With summer vacation soon approaching, the younger generation has one more thing to look forward to – the annual TriGator Triathlon. The hugely popular event returns to Elmira on June 20.

Youngsters will be out in numbers next week for the annual TriGator Triathlon, having a go at each of the athletic events.[File Photo]
Youngsters will be out in numbers next week for the annual TriGator Triathlon, having a go at each of the athletic events. [File Photo]
The event is open to children from three to 14 and features the traditional swimming, biking, and running of a triathlon. It’s held at the Woolwich Memorial Centre pool, and in the surrounding area for biking and running.

“We sold out in 24 hours which was longer than previous years and we think it’s because we didn’t send out a reminder email the week of registration. We were pleased it didn’t sell out immediately because it meant that parents who had a conflict at that time that registration opened were still able to register later in the day,” said committee member, David Bedrosian.

It’s also a fundraiser, raising funds for Canadian Tire Jumpstart last year. Jumpstart gives children who wouldn’t otherwise be able to, the opportunity to participate in organized sports in the area.

They had close to 800 participants last year, much more than the 175 they had in their first year. Now in its sixth year the event will see more than 800 kids get the chance to try their hand at a triathlon.

“We’ve talked about maybe maxing out at 1,000 but it’s hard to say. Our primary concern is that the day goes smoothly and safely for all the participants,” Bedrosian said.

The youngest age group (3-5) starts at 8:30 a.m., with different ages starting roughly every hour, and the oldest (12-14) taking their turn at 1:15 p.m. Participants are asked to be there an hour before their swim time to register and set up their bike in the transition zone.

The young ones will swim one lap of the pool, bike 300 metres, and run 100 metres to the finish line. The oldest will do six laps, bike 7.5 kilometres, and run two kilometres.

It takes upwards of 200 volunteers to run the event.
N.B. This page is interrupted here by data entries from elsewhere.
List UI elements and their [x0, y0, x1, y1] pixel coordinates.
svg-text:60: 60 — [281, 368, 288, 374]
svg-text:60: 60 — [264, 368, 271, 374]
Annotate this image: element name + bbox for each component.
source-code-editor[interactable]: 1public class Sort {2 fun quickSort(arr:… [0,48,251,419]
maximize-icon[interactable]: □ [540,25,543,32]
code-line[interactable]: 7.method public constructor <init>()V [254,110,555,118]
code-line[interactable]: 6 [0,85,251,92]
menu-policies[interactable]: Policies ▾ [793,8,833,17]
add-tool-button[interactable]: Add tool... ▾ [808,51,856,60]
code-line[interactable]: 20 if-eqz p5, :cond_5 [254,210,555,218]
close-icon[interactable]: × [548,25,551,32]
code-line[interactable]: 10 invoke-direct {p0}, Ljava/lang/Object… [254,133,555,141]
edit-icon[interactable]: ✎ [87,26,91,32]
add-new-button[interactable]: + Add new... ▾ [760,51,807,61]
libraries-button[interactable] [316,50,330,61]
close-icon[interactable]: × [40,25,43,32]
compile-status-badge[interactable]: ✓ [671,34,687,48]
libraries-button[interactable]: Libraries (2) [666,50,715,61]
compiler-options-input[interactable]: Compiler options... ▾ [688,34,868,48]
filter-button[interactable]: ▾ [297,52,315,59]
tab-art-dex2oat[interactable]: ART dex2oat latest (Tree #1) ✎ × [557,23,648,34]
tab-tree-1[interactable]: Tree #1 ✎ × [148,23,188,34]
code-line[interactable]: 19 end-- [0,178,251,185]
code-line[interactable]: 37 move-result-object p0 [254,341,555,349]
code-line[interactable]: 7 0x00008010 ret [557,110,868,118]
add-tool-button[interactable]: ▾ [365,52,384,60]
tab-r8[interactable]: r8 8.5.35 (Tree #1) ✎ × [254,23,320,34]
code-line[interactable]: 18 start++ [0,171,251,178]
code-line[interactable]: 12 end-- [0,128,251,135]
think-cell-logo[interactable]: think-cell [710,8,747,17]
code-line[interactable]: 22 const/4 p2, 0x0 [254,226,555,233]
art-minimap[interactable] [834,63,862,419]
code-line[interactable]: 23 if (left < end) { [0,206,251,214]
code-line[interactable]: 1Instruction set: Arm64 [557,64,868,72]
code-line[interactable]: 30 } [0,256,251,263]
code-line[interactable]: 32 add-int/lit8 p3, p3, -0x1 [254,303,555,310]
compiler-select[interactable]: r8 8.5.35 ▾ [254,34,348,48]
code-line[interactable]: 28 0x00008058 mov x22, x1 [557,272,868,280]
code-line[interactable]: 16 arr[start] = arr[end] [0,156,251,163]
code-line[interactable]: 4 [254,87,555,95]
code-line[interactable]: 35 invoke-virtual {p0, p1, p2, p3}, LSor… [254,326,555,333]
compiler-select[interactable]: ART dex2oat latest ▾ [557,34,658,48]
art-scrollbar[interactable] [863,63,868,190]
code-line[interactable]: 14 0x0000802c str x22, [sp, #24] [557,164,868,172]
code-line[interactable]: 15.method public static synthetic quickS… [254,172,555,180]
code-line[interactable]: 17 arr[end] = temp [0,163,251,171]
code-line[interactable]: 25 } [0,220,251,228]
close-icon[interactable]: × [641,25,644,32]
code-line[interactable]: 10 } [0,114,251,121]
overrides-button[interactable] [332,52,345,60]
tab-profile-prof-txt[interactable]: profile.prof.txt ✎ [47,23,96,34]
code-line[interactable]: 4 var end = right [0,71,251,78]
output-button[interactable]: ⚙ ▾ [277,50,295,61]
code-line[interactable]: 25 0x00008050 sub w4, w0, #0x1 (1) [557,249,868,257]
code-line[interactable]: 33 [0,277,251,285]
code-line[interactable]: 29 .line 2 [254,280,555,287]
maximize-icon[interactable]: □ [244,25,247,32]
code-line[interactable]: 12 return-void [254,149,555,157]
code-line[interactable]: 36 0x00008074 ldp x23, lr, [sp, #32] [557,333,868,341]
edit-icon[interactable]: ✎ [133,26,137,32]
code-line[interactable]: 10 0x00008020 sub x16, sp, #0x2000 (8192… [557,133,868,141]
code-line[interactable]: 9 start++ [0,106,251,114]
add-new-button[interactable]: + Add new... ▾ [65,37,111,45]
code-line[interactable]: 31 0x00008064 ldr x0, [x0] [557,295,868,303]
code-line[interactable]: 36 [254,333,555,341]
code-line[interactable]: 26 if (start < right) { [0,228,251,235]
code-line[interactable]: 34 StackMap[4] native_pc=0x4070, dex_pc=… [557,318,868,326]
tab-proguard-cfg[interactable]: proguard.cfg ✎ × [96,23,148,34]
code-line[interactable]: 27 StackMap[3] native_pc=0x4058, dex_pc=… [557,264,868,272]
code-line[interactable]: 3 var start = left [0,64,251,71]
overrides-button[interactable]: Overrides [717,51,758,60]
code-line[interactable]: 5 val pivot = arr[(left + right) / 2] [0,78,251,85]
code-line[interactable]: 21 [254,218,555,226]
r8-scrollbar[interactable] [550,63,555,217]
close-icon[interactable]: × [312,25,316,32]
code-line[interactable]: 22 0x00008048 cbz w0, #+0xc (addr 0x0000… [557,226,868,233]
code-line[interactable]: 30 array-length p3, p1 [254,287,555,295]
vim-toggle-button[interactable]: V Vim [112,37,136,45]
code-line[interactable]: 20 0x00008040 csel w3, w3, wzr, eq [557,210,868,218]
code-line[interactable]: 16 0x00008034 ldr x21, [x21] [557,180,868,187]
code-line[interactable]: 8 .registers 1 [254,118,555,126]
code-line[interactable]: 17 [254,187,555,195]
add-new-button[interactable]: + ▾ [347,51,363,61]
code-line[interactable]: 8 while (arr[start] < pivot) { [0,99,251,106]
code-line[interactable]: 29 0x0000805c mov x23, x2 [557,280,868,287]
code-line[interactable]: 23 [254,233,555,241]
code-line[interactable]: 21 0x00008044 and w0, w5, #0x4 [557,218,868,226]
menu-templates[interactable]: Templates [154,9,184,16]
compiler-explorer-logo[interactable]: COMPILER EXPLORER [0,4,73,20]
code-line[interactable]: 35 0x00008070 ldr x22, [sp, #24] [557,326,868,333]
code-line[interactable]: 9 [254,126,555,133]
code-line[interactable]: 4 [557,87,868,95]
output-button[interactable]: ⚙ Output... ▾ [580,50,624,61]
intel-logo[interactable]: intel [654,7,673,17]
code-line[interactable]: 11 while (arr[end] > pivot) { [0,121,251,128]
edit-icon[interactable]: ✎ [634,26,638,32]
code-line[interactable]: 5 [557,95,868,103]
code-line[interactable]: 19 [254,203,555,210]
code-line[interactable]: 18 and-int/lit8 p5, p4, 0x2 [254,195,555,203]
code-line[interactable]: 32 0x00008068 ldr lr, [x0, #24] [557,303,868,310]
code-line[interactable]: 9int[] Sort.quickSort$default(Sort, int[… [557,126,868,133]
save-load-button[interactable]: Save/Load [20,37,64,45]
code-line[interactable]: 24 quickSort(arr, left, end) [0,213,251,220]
They help with everything from awarding medals, to manning water stations, to cheering on the participants.

“If this year goes especially well we’ll consider increasing the numbers, but it’s a challenge because as we increase the numbers the day gets a little longer and trying to get volunteers, this year especially has been difficult and asking the volunteers to stay later makes that even more difficult,” he said.
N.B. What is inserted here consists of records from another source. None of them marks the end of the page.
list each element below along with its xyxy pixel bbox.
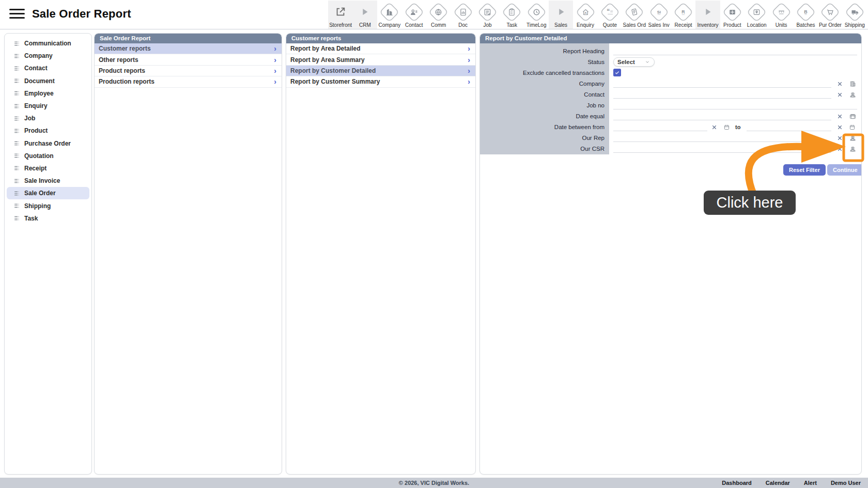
list-item-other-reports[interactable]: Other reports› [95, 54, 282, 65]
form-label-job-no: Job no [480, 100, 609, 111]
external-link-icon [335, 6, 346, 18]
contact-clear-icon[interactable] [836, 91, 844, 99]
toolbar-item-batches[interactable]: BBatches [794, 1, 818, 29]
toolbar-item-shipping[interactable]: Shipping [843, 1, 867, 29]
sidebar-item-label: Employee [24, 90, 54, 97]
sidebar-item-task[interactable]: Task [7, 212, 89, 225]
date-between-from-from-clear-icon[interactable] [710, 123, 718, 131]
reset-filter-button[interactable]: Reset Filter [783, 164, 826, 176]
diamond-frame [404, 2, 424, 22]
sidebar-item-contact[interactable]: Contact [7, 62, 89, 74]
our-rep-input[interactable] [613, 141, 831, 142]
sidebar-item-shipping[interactable]: Shipping [7, 199, 89, 212]
list-lines-icon [13, 152, 20, 159]
sidebar-item-product[interactable]: Product [7, 124, 89, 137]
sidebar-item-quotation[interactable]: Quotation [7, 150, 89, 162]
footer-link-dashboard[interactable]: Dashboard [722, 480, 751, 486]
toolbar-item-crm[interactable]: CRM [353, 1, 377, 29]
contact-person-picker-icon[interactable] [848, 91, 856, 99]
sidebar-item-company[interactable]: Company [7, 50, 89, 62]
toolbar-item-label: Comm [431, 22, 446, 28]
chevron-right-icon: › [468, 45, 470, 52]
toolbar-item-storefront[interactable]: Storefront [328, 1, 352, 29]
list-item-label: Other reports [99, 56, 138, 64]
report-heading-input[interactable] [613, 55, 857, 55]
chevron-right-icon: › [468, 78, 470, 85]
our-csr-clear-icon[interactable] [836, 145, 844, 153]
sidebar-item-sale-order[interactable]: Sale Order [7, 187, 89, 199]
our-csr-input[interactable] [613, 152, 831, 153]
toolbar-item-quote[interactable]: “Quote [598, 1, 622, 29]
company-input[interactable] [613, 87, 831, 88]
company-company-picker-icon[interactable] [848, 80, 856, 88]
list-item-report-by-area-summary[interactable]: Report by Area Summary› [286, 54, 475, 65]
toolbar-item-label: Sales Inv [648, 22, 670, 28]
list-item-report-by-area-detailed[interactable]: Report by Area Detailed› [286, 43, 475, 54]
date-between-from-to-clear-icon[interactable] [836, 123, 844, 131]
date-between-from-to-calendar-picker-icon[interactable] [848, 123, 856, 131]
toolbar-item-product[interactable]: Product [720, 1, 745, 29]
chevron-right-icon: › [274, 56, 276, 64]
sidebar-item-job[interactable]: Job [7, 112, 89, 124]
toolbar-item-pur-order[interactable]: Pur Order [818, 1, 842, 29]
status-select[interactable]: Select [613, 57, 655, 67]
toolbar-item-contact[interactable]: Contact [402, 1, 426, 29]
list-item-label: Production reports [99, 78, 154, 85]
b-letter-icon: B [801, 8, 810, 17]
date-equal-calendar-picker-icon[interactable] [848, 113, 856, 120]
hamburger-menu-icon[interactable] [9, 9, 25, 20]
toolbar-item-company[interactable]: Company [377, 1, 401, 29]
toolbar-item-label: Quote [603, 22, 617, 28]
list-item-customer-reports[interactable]: Customer reports› [95, 43, 282, 54]
toolbar-item-sales-inv[interactable]: SiSales Inv [646, 1, 671, 29]
toolbar-item-enquiry[interactable]: AEnquiry [573, 1, 597, 29]
toolbar-item-inventory[interactable]: Inventory [695, 1, 720, 29]
continue-button[interactable]: Continue [827, 164, 862, 176]
date-equal-clear-icon[interactable] [836, 113, 844, 120]
form-label-date-between-from: Date between from [480, 122, 609, 133]
list-item-product-reports[interactable]: Product reports› [95, 66, 282, 76]
our-rep-clear-icon[interactable] [836, 134, 844, 142]
company-clear-icon[interactable] [836, 80, 844, 88]
footer-link-calendar[interactable]: Calendar [766, 480, 790, 486]
toolbar-item-timelog[interactable]: TimeLog [524, 1, 549, 29]
our-csr-person-picker-icon[interactable] [848, 145, 856, 153]
our-rep-person-picker-icon[interactable] [848, 134, 856, 142]
form-row-date-between-from: Date between fromto [480, 122, 861, 133]
job-no-input[interactable] [613, 109, 857, 109]
toolbar-item-doc[interactable]: Doc [451, 1, 475, 29]
sidebar-item-document[interactable]: Document [7, 75, 89, 87]
toolbar-item-receipt[interactable]: RReceipt [671, 1, 695, 29]
toolbar-item-sales-ord[interactable]: Sales Ord [622, 1, 646, 29]
list-item-report-by-customer-summary[interactable]: Report by Customer Summary› [286, 76, 475, 87]
exclude-cancelled-transactions-checkbox[interactable] [613, 69, 621, 76]
toolbar-item-sales[interactable]: Sales [549, 1, 573, 29]
sidebar-item-receipt[interactable]: Receipt [7, 162, 89, 175]
date-between-from-to-input[interactable] [747, 131, 831, 131]
sidebar-item-communication[interactable]: Communication [7, 37, 89, 50]
sidebar-item-purchase-order[interactable]: Purchase Order [7, 137, 89, 150]
list-lines-icon [13, 40, 20, 47]
date-between-from-from-input[interactable] [613, 131, 707, 131]
toolbar-item-location[interactable]: Location [745, 1, 769, 29]
sidebar-item-employee[interactable]: Employee [7, 87, 89, 100]
diamond-frame: B [796, 2, 815, 22]
toolbar-item-label: Receipt [675, 22, 692, 28]
contact-input[interactable] [613, 98, 831, 99]
toolbar-item-units[interactable]: Units [769, 1, 793, 29]
toolbar-item-job[interactable]: Job [475, 1, 500, 29]
footer-link-alert[interactable]: Alert [804, 480, 817, 486]
sidebar-item-sale-invoice[interactable]: Sale Invoice [7, 175, 89, 187]
diamond-frame [747, 2, 767, 22]
toolbar-item-comm[interactable]: Comm [426, 1, 451, 29]
toolbar-item-label: Shipping [845, 22, 865, 28]
form-label-our-rep: Our Rep [480, 133, 609, 144]
list-item-report-by-customer-detailed[interactable]: Report by Customer Detailed› [286, 66, 475, 76]
list-lines-icon [13, 128, 20, 134]
date-between-from-from-calendar-picker-icon[interactable] [723, 123, 731, 131]
sidebar-item-enquiry[interactable]: Enquiry [7, 100, 89, 112]
toolbar-item-task[interactable]: Task [500, 1, 524, 29]
date-equal-input[interactable] [613, 120, 831, 120]
footer-link-demo-user[interactable]: Demo User [831, 480, 861, 486]
list-item-production-reports[interactable]: Production reports› [95, 76, 282, 87]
It’s undetermined at this point if all the money raised will go to Jumpstart. He said they’ll decide where to allocate it after the event. The event relies on a variety of sponsors to keep it running, since the $30 entry fee per child is low compared to other triathlons, and doesn’t cover the true cost of running it.

But they’re not planning on increasing the price because they don’t want families with multiple children having to not participate because it’s too expensive.
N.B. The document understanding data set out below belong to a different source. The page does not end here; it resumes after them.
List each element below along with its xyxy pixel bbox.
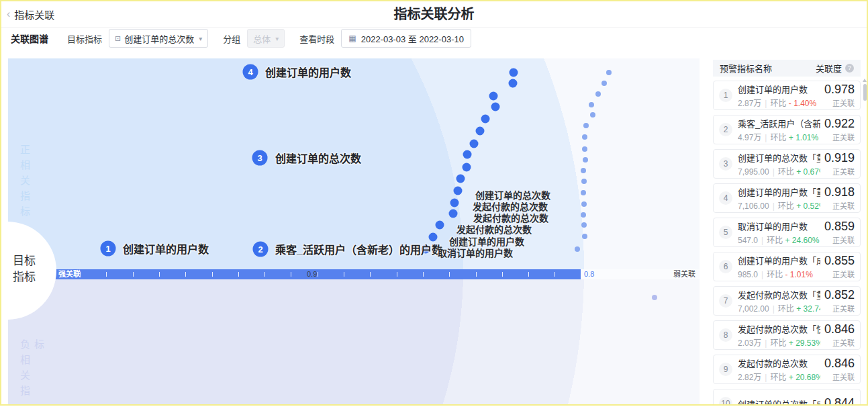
primary-data-dot[interactable]: [463, 150, 472, 159]
group-select[interactable]: 总体 ▾: [247, 29, 285, 48]
scrollbar-thumb[interactable]: [863, 84, 867, 101]
relation-type: 正关联: [824, 166, 855, 177]
hb-label: 环比: [770, 99, 788, 108]
primary-data-dot[interactable]: [429, 233, 438, 242]
back-button[interactable]: ‹ 指标关联: [7, 1, 54, 27]
primary-data-dot[interactable]: [449, 210, 458, 218]
card-body: 创建订单的用户数「成都市」985.0|环比 - 1.01%: [738, 254, 820, 279]
primary-data-dot[interactable]: [491, 103, 500, 111]
metric-title: 创建订单的用户数「成都市」: [738, 254, 820, 267]
secondary-data-dot[interactable]: [590, 112, 595, 118]
relation-type: 正关联: [824, 371, 855, 382]
correlation-score: 0.855: [824, 254, 855, 268]
secondary-data-dot[interactable]: [581, 190, 586, 195]
ranked-bubble-4[interactable]: 4: [243, 64, 258, 80]
secondary-data-dot[interactable]: [583, 123, 589, 128]
dot-label-6: 取消订单的用户数: [438, 246, 513, 259]
rank-badge: 2: [719, 123, 732, 136]
metric-card[interactable]: 5取消订单的用户数547.0|环比 + 24.60%0.859正关联: [713, 218, 861, 247]
secondary-data-dot[interactable]: [582, 234, 587, 239]
secondary-data-dot[interactable]: [601, 81, 607, 86]
divider: |: [765, 99, 767, 108]
metric-card[interactable]: 3创建订单的总次数「重庆市」7,995.00|环比 + 0.67%0.919正关…: [713, 149, 861, 179]
tab-correlation-graph[interactable]: 关联图谱: [11, 32, 48, 45]
primary-data-dot[interactable]: [456, 175, 465, 183]
metric-card[interactable]: 2乘客_活跃用户（含新老）的用...4.97万|环比 + 1.01%0.922正…: [713, 115, 861, 144]
hb-change: - 1.01%: [785, 270, 813, 279]
primary-data-dot[interactable]: [509, 79, 518, 88]
secondary-data-dot[interactable]: [581, 222, 587, 228]
divider: |: [761, 270, 763, 279]
secondary-data-dot[interactable]: [589, 102, 594, 107]
strong-correlation-label: 强关联: [58, 269, 81, 279]
metric-value: 7,995.00: [738, 167, 769, 177]
primary-data-dot[interactable]: [454, 187, 463, 195]
metric-card[interactable]: 4创建订单的用户数「重庆市」7,106.00|环比 + 0.52%0.918正关…: [713, 183, 861, 213]
metric-card[interactable]: 1创建订单的用户数2.87万|环比 - 1.40%0.978正关联: [713, 81, 861, 110]
dot-label-4: 发起付款的总次数: [456, 222, 532, 236]
axis-tick: [370, 272, 371, 277]
secondary-data-dot[interactable]: [582, 146, 587, 152]
secondary-data-dot[interactable]: [581, 212, 586, 218]
metric-card[interactable]: 7发起付款的总次数「重庆市」7,002.00|环比 + 32.74%0.852正…: [713, 286, 861, 316]
info-icon[interactable]: ?: [845, 64, 854, 73]
ranked-bubble-1[interactable]: 1: [101, 241, 116, 257]
secondary-data-dot[interactable]: [581, 168, 586, 173]
primary-data-dot[interactable]: [489, 92, 498, 101]
divider: |: [761, 236, 763, 245]
hb-label: 环比: [770, 133, 788, 142]
metric-title: 创建订单的用户数「重庆市」: [738, 185, 820, 198]
divider: |: [773, 304, 775, 314]
secondary-data-dot[interactable]: [583, 157, 588, 163]
secondary-data-dot[interactable]: [582, 134, 587, 140]
correlation-score: 0.844: [824, 396, 855, 406]
scrollbar-up-arrow[interactable]: [863, 79, 867, 82]
primary-data-dot[interactable]: [470, 140, 479, 148]
target-metric-select[interactable]: ⊡ 创建订单的总次数 ▾: [109, 29, 208, 48]
correlation-score: 0.846: [824, 357, 855, 371]
date-range-value: 2022-03-03 至 2022-03-10: [361, 32, 464, 45]
metric-values: 7,106.00|环比 + 0.52%: [738, 199, 820, 211]
secondary-data-dot[interactable]: [581, 179, 587, 184]
card-score-block: 0.922正关联: [824, 117, 855, 142]
card-score-block: 0.855正关联: [824, 254, 855, 279]
rank-badge: 6: [719, 260, 732, 273]
outlier-data-dot[interactable]: [652, 295, 657, 300]
metric-value: 985.0: [738, 270, 758, 279]
secondary-data-dot[interactable]: [595, 91, 601, 97]
secondary-data-dot[interactable]: [575, 246, 580, 252]
metric-card[interactable]: 8发起付款的总次数「快车实时」2.03万|环比 + 29.53%0.846正关联: [713, 320, 861, 350]
primary-data-dot[interactable]: [450, 199, 459, 208]
axis-tick: [318, 272, 318, 277]
metric-title: 发起付款的总次数: [738, 357, 820, 369]
metric-value: 547.0: [738, 236, 758, 245]
hb-label: 环比: [778, 304, 796, 314]
metric-values: 7,995.00|环比 + 0.67%: [738, 165, 820, 177]
ranked-bubble-label-3: 创建订单的总次数: [275, 150, 361, 166]
axis-tick: [554, 272, 555, 277]
axis-tick: [185, 272, 186, 277]
ranked-bubble-3[interactable]: 3: [252, 150, 268, 166]
metric-card[interactable]: 9发起付款的总次数2.82万|环比 + 20.68%0.846正关联: [713, 355, 861, 384]
primary-data-dot[interactable]: [463, 163, 471, 172]
metric-title: 发起付款的总次数「快车实时」: [738, 322, 820, 335]
correlation-score: 0.918: [824, 185, 855, 199]
chevron-down-icon: ▾: [199, 35, 202, 42]
metric-card[interactable]: 10创建订单的总次数「成都市」0.844: [713, 389, 861, 406]
ranked-bubble-2[interactable]: 2: [253, 242, 269, 257]
ranked-bubble-label-4: 创建订单的用户数: [265, 64, 351, 80]
metric-correlation-app: ‹ 指标关联 指标关联分析 关联图谱 目标指标 ⊡ 创建订单的总次数 ▾ 分组 …: [0, 0, 868, 406]
primary-data-dot[interactable]: [510, 68, 518, 77]
group-value: 总体: [253, 32, 271, 45]
secondary-data-dot[interactable]: [581, 201, 587, 207]
primary-data-dot[interactable]: [481, 115, 490, 124]
rank-badge: 7: [719, 294, 732, 308]
metric-card-list: 1创建订单的用户数2.87万|环比 - 1.40%0.978正关联2乘客_活跃用…: [713, 81, 867, 406]
metric-card[interactable]: 6创建订单的用户数「成都市」985.0|环比 - 1.01%0.855正关联: [713, 252, 861, 281]
axis-tick: [238, 272, 239, 277]
rank-badge: 10: [719, 397, 732, 406]
primary-data-dot[interactable]: [436, 221, 444, 230]
primary-data-dot[interactable]: [476, 127, 485, 136]
date-range-picker[interactable]: ▦ 2022-03-03 至 2022-03-10: [341, 29, 471, 48]
secondary-data-dot[interactable]: [606, 70, 612, 75]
As for the kids, there are lots of reasons why they’re eager to give it a try.

“They like the fact that it’s a non-competitive event, that everyone gets a medal, the freezie at the end is always a big hit,” Bedrosian said. “Lots of comments on the atmosphere, all the volunteers, everybody looks like they’re having fun, the supportiveness of the volunteers, and the inclusiveness as well. We’re always looking for special needs athletes to participate in TriGator. Everyone can do a triathlon is what we’re looking to promote.”

They’re still looking for volunteers. High school students needing more volunteer hours are welcome to help out at the event. You can register as a volunteer at www.trigator4kids.com.

“The feedback we get at the end of the race is very satisfying knowing a lot of these kids have had a chance to do a triathlon,” Bedrosian said. “For me it’s so much fun on the day to see the smiles on the kids and to see the determination of the kids.”